Situado en la vía de comunicación natural que pone en contacto los valles del Ebro, Duero y Tajo, posiblemente bien fortificado y además aprovechando las defensas naturales en la cima de San Juan del Viso, el núcleo poblacional indígena de Alcalá de Henares, durante la Segunda Edad del Hierro, estaba encuadrado en la región conocida como 'Carpetania' y ha sido denominado por la tradición con el nombre de 'Iplacea', ciudad mítica y literaria, supuestamente fundada por troyanos derrotados en la guerra contra los aqueos.
Esta pequeña urbe es la que encontrarían las tropas del Cónsul romano
Catón que anduvo por el valle del Henares hacia el 195 a.C., o el Pretor
Fulvio Nobilior que derrotó, hacia el 193 a.C., a una coalición de pueblos carpetanos junto al Río Tajo, posiblemente no muy lejos de
Toledo. Con la romanización y el crecimiento posterior la nueva población deja las alturas y se desplaza hasta el valle.
Se convierte de este modo en una ciudad estructuralmente romana, organizada en torno a un 'Decúmano' (calle con orientación este-oeste en un campamento militar o colonia) y un 'Cardo' (con orientación norte-sur), con edificios públicos típicamente romanos. Recibe entonces el nombre latino de 'Complutum', 'lugar donde se reunen las aguas' y era considerada el sexto descanso en la vía que comunicaba 'Augusta Emerita' (Mérida) con 'Caesar Augusta' (Zaragoza).
Cuando los musulmanes conquistan la ciudad a finales del siglo IX, construyen en la orilla del río una fortaleza, para vigilar y defender el territorio frente al acceso de las huestes cristianas, que intentaban descender al valle del Jarama desde los altos de Somosierra, o llegar hasta el valle del Henares desde Atienza y las zonas orientales de Castilla o desde Zaragoza. Recibe entonces el nombre de 'Al Qalat Nahar' o 'Al-Qul’aya', 'fortaleza para defender el río'.
A pesar de la histórica conquista de Toledo por Alfonso VI en 1085 y de su dominio de la comarca inmediata, la fortaleza de Alcalá la Vieja continuaría bajo el dominio musulmán hasta que en 1118 el arzobispo de Toledo, Don Bernardo, llevó sus ejércitos al importante enclave de Alcalá, en donde consiguió rendir la plaza. Así se convirtió definitivamente en Alcalá de Henares.
Henares se denomina el río que cruza su término, llamado en época romana 'Faenarius', o corriente que atraviesa campos de heno.
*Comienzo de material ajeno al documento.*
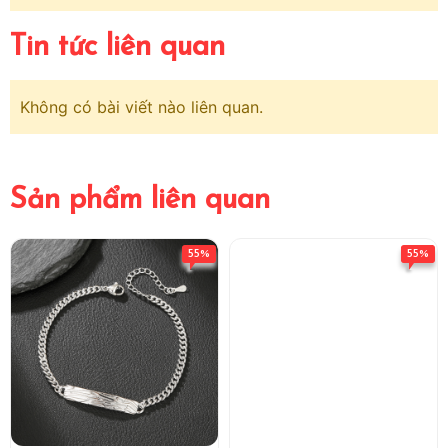
Tin tức liên quan
Không có bài viết nào liên quan.
Sản phẩm liên quan
55%
55%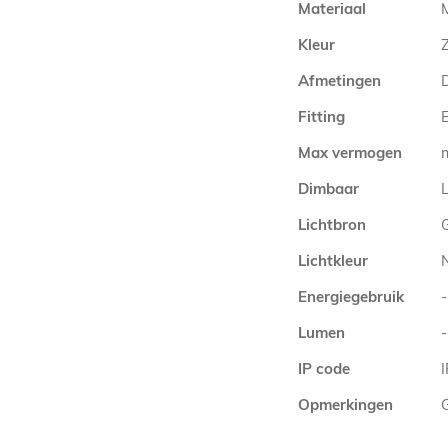
Materiaal
Kleur
Z
Afmetingen
Fitting
E
Max vermogen
Dimbaar
L
Lichtbron
Lichtkleur
Energiegebruik
-
Lumen
-
IP code
Opmerkingen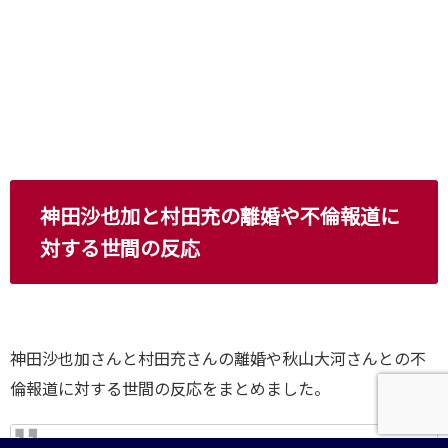
神田沙也加と村田充の離婚や不倫報道に
対する世間の反応
神田沙也加さんと村田充さんの離婚や秋山大河さんとの不
倫報道に対する世間の反応をまとめました。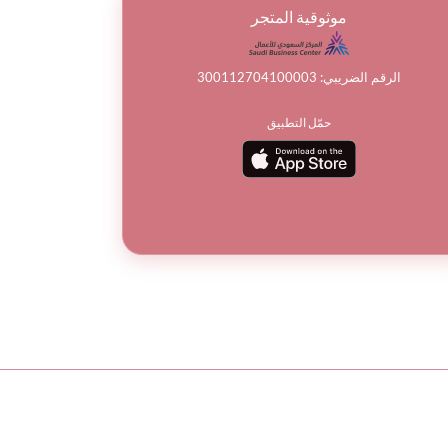
موثوقية المتجر
الرقم الضريبي: 300112704100003
حمّل التطبيق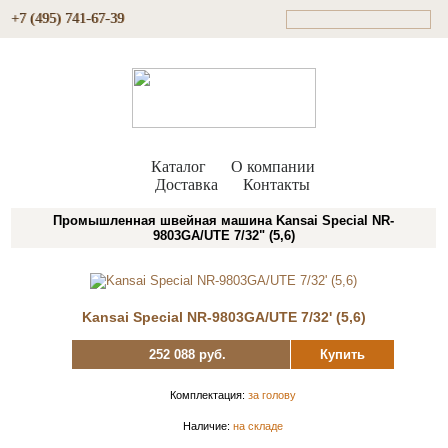
+7 (495) 741-67-39
Каталог
О компании
Доставка
Контакты
Промышленная швейная машина Kansai Special NR-
9803GA/UTЕ 7/32" (5,6)
Kansai Special NR-9803GA/UTЕ 7/32' (5,6)
252 088 руб.
Купить
Комплектация:
за голову
Наличие:
на складе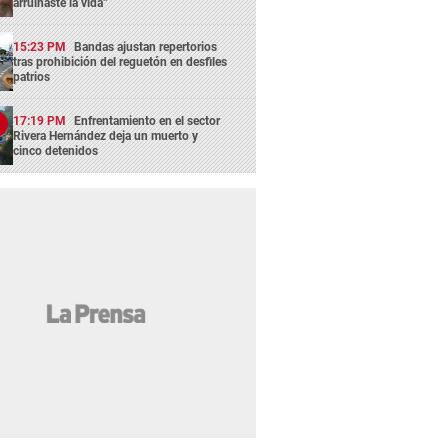
arruinaste la vida”
15:23 PM
Bandas ajustan repertorios
tras prohibición del reguetón en desfiles
patrios
17:19 PM
Enfrentamiento en el sector
Rivera Hernández deja un muerto y
cinco detenidos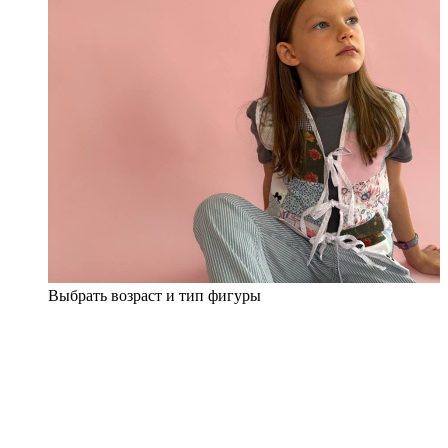
Выбрать возраст и тип фигуры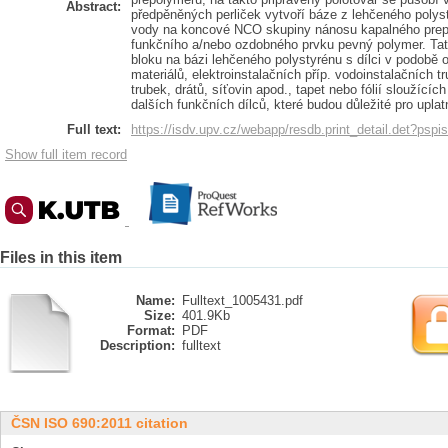
Abstract:
předpěněných perliček vytvoří báze z lehčeného poly
vody na koncové NCO skupiny nánosu kapalného prepo
funkčního a/nebo ozdobného prvku pevný polymer. Tat
bloku na bázi lehčeného polystyrénu s dílci v podobě
materiálů, elektroinstalačních příp. vodoinstalačních 
trubek, drátů, síťovin apod., tapet nebo fólií sloužící
dalších funkčních dílců, které budou důležité pro uplatn
Full text:
https://isdv.upv.cz/webapp/resdb.print_detail.det?psp
Show full item record
Files in this item
Name:
Fulltext_1005431.pdf
Size:
401.9Kb
Format:
PDF
Description:
fulltext
ČSN ISO 690:2011 citation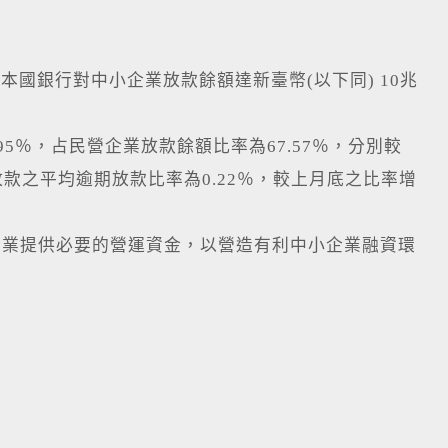
國銀行對中小企業放款餘額達新臺幣(以下同) 10兆
5％，占民營企業放款餘額比率為67.57％，分別較
業放款之平均逾期放款比率為0.22％，較上月底之比率增
業提供必要的營運資金，以營造有利中小企業融資環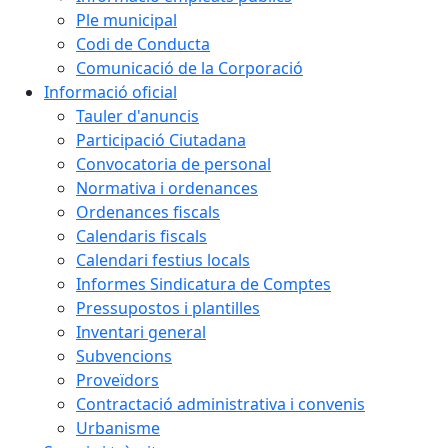
Ple municipal
Codi de Conducta
Comunicació de la Corporació
Informació oficial
Tauler d'anuncis
Participació Ciutadana
Convocatoria de personal
Normativa i ordenances
Ordenances fiscals
Calendaris fiscals
Calendari festius locals
Informes Sindicatura de Comptes
Pressupostos i plantilles
Inventari general
Subvencions
Proveïdors
Contractació administrativa i convenis
Urbanisme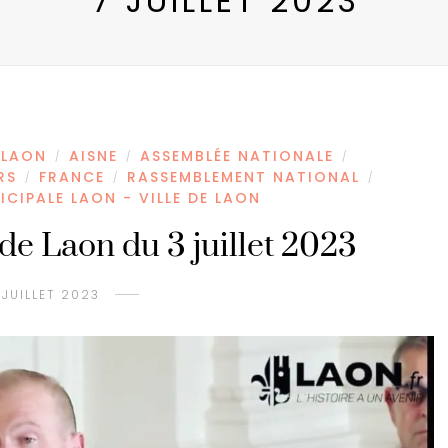
7 JUILLET 2023
 LAON
AISNE
ASSEMBLÉE NATIONALE
/
/
/
RS
FRANCE
RASSEMBLEMENT NATIONAL
/
/
/
ICIPALE LAON - VILLE DE LAON
de Laon du 3 juillet 2023
 JUILLET 2023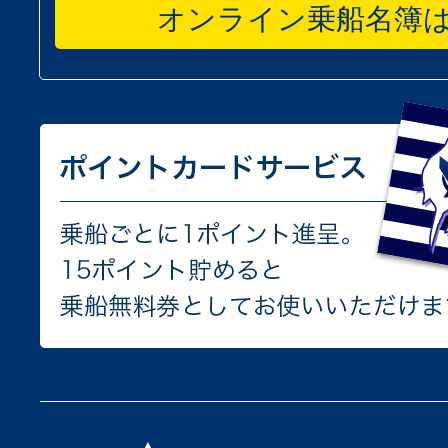
オンライン乗船名簿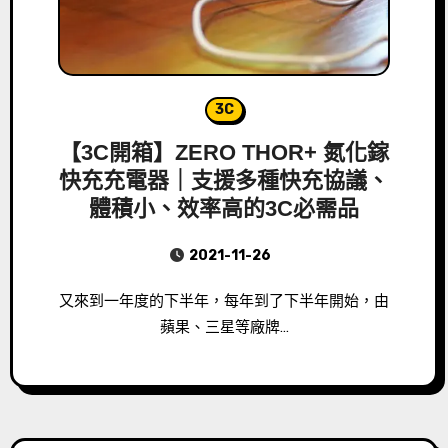
3C
【3C開箱】ZERO THOR+ 氮化鎵
快充充電器｜支援多種快充協議、
體積小、效率高的3C必需品
2021-11-26
又來到一年度的下半年，每年到了下半年開始，由
蘋果、三星等廠牌…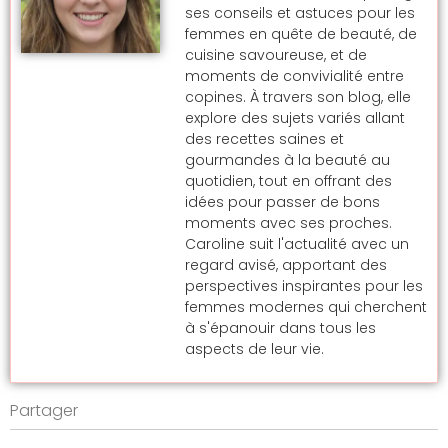
ses conseils et astuces pour les
femmes en quête de beauté, de
cuisine savoureuse, et de
moments de convivialité entre
copines. À travers son blog, elle
explore des sujets variés allant
des recettes saines et
gourmandes à la beauté au
quotidien, tout en offrant des
idées pour passer de bons
moments avec ses proches.
Caroline suit l'actualité avec un
regard avisé, apportant des
perspectives inspirantes pour les
femmes modernes qui cherchent
à s'épanouir dans tous les
aspects de leur vie.
Partager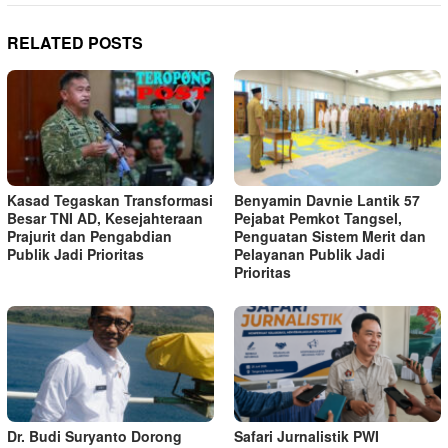
RELATED POSTS
Kasad Tegaskan Transformasi
Benyamin Davnie Lantik 57
Besar TNI AD, Kesejahteraan
Pejabat Pemkot Tangsel,
Prajurit dan Pengabdian
Penguatan Sistem Merit dan
Publik Jadi Prioritas
Pelayanan Publik Jadi
Prioritas
Dr. Budi Suryanto Dorong
Safari Jurnalistik PWI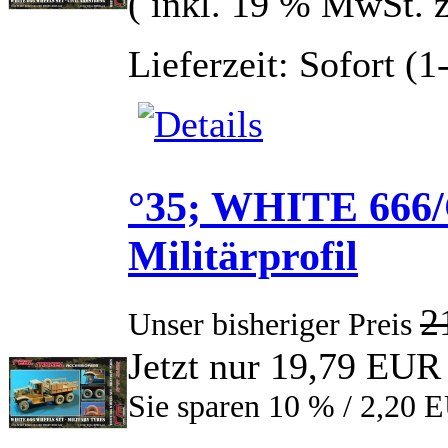
( inkl. 19 % MwSt. 
Lieferzeit: Sofort (
°35; WHITE 666/
Militärprofil
2
Unser bisheriger Preis
Jetzt nur 19,79 EUR
Sie sparen 10 % / 2,20 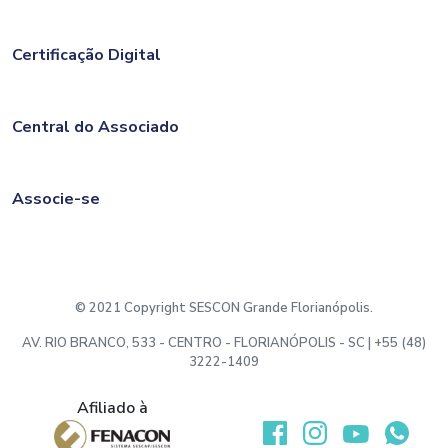
Certificação Digital
Central do Associado
Associe-se
© 2021 Copyright SESCON Grande Florianópolis.
AV. RIO BRANCO, 533 - CENTRO - FLORIANÓPOLIS - SC | +55 (48)
3222-1409
Afiliado à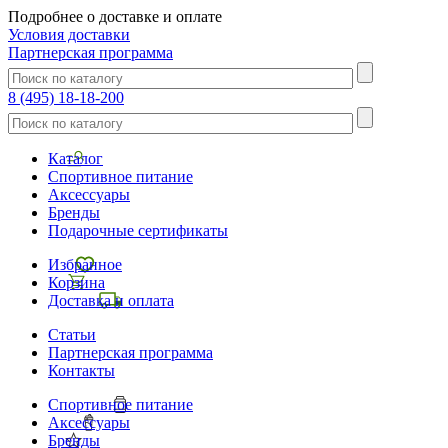
Подробнее о доставке и оплате
Условия доставки
Партнерская программа
8 (495) 18-18-200
Каталог
Спортивное питание
Аксессуары
Бренды
Подарочные сертификаты
Избранное
Корзина
Доставка и оплата
Статьи
Партнерская программа
Контакты
Спортивное питание
Аксессуары
Бренды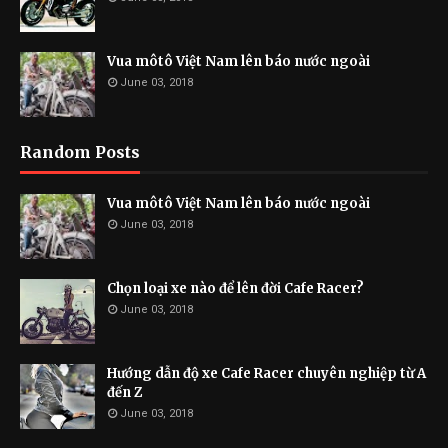
Vua môtô Việt Nam lên báo nước ngoài
June 03, 2018
Random Posts
Vua môtô Việt Nam lên báo nước ngoài
June 03, 2018
Chọn loại xe nào để lên đời Cafe Racer?
June 03, 2018
Hướng dẫn độ xe Cafe Racer chuyên nghiệp từ A
đến Z
June 03, 2018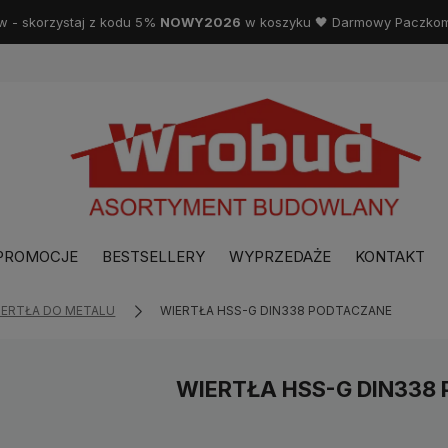
w - skorzystaj z kodu 5%
NOWY2026
w koszyku 🖤 Darmowy Paczkoma
PROMOCJE
BESTSELLERY
WYPRZEDAŻE
KONTAKT
IERTŁA DO METALU
WIERTŁA HSS-G DIN338 PODTACZANE
WIERTŁA HSS-G DIN338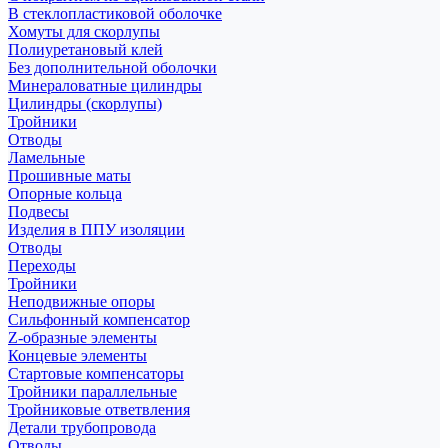
В стеклопластиковой оболочке
Хомуты для скорлупы
Полиуретановый клей
Без дополнительной оболочки
Минераловатные цилиндры
Цилиндры (скорлупы)
Тройники
Отводы
Ламельные
Прошивные маты
Опорные кольца
Подвесы
Изделия в ППУ изоляции
Отводы
Переходы
Тройники
Неподвижные опоры
Cильфонный компенсатор
Z-образные элементы
Концевые элементы
Стартовые компенсаторы
Тройники параллельные
Тройниковые ответвления
Детали трубопровода
Отводы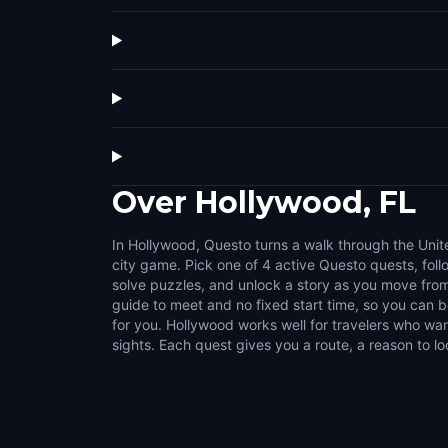
Over
Hollywood, FL
In Hollywood, Questo turns a walk through the Unit
challenges that make the city feel interactive. U
city game. Pick one of 4 active Questo quests, fol
streets, public squares, local stories, and the details 
solve puzzles, and unlock a story as you move from
normal walk. It suits couples, families, groups of fri
guide to meet and no fixed start time, so you can
like flexible outdoor activities. Choose a compact s
for you. Hollywood works well for travelers who wan
sights. Each quest gives you a route, a reason to lo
En un documento signado en la ciudad de Valladolid, a 20 de mayo de 1293, el rey Sancho IV otorgaba los privilegios fundacionales del 'Estudio General' de Alcalá de Henares, origen de la 'Universitas Complutensis', fundada en los últimos años del siglo XV por el Cardenal Ximénez de Cisneros.
Para acabar debemos resaltar que la ciudad de Alcalá de Henares, que vio nacer al inmortal Miguel de Cervantes Saavedra en 1547, fue declarada 'Ciudad Patrimonio de la Humanidad' por la UNESCO el 2 de diciembre de 1998.